WHAT YOU ARE ASKED TO DO. Select the lines below containing the word "Zoom".

[[ RECORDED DATA open ]]

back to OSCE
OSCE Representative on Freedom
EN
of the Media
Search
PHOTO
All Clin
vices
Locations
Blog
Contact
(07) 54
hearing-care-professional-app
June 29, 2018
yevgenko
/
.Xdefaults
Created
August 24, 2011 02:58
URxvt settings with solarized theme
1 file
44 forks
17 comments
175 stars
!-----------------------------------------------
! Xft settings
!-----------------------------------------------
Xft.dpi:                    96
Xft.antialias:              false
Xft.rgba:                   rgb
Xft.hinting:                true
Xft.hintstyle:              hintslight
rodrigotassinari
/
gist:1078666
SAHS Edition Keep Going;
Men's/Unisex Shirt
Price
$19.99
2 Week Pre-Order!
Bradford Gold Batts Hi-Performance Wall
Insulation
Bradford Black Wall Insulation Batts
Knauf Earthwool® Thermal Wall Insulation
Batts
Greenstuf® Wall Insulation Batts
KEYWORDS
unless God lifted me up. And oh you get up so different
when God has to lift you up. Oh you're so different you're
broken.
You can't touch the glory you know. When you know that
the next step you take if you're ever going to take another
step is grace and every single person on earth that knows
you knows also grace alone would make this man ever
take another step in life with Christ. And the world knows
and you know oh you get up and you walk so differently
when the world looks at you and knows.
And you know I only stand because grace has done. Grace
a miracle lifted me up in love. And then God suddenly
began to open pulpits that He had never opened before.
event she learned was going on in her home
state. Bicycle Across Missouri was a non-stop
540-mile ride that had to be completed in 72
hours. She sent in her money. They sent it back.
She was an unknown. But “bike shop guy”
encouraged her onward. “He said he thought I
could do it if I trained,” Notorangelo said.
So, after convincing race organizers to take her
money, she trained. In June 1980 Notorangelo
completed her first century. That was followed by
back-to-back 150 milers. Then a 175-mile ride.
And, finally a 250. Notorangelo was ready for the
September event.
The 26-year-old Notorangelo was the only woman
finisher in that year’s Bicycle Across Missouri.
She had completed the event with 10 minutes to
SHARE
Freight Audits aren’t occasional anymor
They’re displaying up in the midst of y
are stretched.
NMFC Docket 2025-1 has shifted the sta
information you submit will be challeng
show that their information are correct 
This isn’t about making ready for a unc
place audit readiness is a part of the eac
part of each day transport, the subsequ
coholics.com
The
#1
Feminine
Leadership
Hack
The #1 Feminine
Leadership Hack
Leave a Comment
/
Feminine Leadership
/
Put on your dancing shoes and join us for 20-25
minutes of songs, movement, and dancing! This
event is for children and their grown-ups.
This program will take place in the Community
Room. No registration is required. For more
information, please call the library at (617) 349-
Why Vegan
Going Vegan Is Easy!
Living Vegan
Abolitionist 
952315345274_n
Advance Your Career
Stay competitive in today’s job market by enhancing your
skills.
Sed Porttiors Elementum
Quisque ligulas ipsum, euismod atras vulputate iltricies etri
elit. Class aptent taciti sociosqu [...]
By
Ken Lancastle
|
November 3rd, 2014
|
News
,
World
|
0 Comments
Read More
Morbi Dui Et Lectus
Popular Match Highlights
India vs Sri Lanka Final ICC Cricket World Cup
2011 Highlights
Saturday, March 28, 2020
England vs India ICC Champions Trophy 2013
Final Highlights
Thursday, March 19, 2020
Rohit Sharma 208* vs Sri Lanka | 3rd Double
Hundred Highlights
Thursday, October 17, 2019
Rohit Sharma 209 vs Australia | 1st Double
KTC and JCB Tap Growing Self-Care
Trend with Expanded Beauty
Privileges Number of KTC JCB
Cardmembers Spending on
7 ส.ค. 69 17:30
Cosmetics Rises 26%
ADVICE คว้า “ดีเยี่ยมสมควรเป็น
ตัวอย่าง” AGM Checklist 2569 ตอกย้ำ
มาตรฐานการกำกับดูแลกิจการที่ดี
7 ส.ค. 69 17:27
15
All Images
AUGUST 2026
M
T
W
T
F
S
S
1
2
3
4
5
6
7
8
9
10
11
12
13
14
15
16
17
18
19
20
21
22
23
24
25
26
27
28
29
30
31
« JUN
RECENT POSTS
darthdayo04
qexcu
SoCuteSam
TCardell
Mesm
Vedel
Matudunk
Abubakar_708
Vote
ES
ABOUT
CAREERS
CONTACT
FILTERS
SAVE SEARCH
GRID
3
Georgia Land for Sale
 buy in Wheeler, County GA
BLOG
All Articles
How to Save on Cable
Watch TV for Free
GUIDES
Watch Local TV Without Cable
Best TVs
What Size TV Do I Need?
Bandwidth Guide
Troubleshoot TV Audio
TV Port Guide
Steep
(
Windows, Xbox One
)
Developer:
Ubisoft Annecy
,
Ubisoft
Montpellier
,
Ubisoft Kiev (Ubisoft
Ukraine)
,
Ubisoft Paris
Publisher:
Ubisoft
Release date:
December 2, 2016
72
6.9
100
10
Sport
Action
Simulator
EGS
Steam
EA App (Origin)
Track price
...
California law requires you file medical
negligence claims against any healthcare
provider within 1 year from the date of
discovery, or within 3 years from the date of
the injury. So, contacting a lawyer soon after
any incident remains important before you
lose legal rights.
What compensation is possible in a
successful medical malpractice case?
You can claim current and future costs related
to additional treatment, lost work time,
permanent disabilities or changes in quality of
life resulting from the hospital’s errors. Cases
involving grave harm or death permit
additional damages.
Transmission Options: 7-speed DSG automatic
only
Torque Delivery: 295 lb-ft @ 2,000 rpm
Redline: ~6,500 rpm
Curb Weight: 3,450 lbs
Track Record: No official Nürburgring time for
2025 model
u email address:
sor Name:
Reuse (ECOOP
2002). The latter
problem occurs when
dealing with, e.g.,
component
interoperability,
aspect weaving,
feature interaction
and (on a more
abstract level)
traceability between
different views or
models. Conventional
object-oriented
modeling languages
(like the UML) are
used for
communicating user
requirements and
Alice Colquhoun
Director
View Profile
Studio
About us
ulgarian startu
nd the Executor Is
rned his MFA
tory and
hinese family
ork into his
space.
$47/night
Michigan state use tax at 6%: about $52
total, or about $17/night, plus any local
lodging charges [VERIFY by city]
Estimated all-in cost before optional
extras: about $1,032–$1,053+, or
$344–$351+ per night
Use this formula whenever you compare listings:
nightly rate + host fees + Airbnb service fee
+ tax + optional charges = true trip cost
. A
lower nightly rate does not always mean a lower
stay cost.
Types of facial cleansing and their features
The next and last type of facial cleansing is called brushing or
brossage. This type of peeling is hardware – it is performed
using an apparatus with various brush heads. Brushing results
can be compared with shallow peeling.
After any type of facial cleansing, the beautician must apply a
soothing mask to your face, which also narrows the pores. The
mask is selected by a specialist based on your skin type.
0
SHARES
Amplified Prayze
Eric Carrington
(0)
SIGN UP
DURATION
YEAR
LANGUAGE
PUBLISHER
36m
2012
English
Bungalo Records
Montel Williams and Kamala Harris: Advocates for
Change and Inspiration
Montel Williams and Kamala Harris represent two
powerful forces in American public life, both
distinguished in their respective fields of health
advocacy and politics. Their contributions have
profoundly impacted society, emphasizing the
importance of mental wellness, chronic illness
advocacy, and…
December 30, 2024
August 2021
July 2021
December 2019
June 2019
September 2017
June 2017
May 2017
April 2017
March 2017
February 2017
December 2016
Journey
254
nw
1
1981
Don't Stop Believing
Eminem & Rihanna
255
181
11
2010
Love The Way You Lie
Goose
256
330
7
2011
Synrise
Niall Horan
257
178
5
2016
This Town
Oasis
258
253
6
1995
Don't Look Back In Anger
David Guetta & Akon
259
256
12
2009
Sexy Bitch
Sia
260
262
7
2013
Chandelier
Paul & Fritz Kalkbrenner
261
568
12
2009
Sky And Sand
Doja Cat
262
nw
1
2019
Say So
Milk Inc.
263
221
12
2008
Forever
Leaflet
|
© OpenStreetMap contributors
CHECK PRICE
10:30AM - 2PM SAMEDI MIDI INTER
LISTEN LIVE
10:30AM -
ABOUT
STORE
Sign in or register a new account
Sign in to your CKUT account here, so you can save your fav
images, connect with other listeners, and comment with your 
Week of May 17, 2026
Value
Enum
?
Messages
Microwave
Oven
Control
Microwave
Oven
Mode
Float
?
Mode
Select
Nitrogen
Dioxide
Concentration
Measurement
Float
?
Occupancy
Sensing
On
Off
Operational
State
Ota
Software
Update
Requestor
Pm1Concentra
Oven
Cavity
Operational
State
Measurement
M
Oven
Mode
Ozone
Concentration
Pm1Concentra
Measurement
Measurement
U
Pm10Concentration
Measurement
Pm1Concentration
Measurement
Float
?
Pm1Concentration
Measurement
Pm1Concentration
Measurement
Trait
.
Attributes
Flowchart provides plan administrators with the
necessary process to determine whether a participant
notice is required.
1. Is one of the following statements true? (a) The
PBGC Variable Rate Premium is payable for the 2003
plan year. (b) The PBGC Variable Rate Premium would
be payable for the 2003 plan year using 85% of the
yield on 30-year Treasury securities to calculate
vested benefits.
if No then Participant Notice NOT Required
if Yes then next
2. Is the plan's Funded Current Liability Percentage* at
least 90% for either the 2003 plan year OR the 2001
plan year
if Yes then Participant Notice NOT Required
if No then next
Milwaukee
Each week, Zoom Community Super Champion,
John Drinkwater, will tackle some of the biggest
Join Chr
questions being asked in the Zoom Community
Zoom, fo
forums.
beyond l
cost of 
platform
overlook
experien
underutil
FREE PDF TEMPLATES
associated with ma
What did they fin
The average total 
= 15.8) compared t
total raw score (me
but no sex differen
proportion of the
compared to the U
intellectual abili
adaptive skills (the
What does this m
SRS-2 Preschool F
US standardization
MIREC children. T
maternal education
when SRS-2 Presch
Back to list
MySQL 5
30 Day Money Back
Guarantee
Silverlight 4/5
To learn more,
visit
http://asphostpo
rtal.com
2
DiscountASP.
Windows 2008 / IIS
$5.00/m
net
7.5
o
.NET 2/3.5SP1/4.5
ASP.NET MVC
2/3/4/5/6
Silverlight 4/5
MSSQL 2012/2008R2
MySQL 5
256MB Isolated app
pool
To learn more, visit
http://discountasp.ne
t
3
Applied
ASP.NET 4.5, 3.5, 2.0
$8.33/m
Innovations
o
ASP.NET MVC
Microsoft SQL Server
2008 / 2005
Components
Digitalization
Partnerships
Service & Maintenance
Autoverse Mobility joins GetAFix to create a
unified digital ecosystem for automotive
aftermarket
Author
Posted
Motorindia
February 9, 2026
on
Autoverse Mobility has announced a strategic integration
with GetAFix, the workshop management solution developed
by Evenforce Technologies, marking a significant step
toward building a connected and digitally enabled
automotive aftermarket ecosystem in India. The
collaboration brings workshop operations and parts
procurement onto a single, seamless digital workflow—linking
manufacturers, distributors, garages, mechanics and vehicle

[[ RECORDED DATA closed ]]

TASK RESULT.
Each week, Zoom Community Super Champion,
questions being asked in the Zoom Community
Zoom, fo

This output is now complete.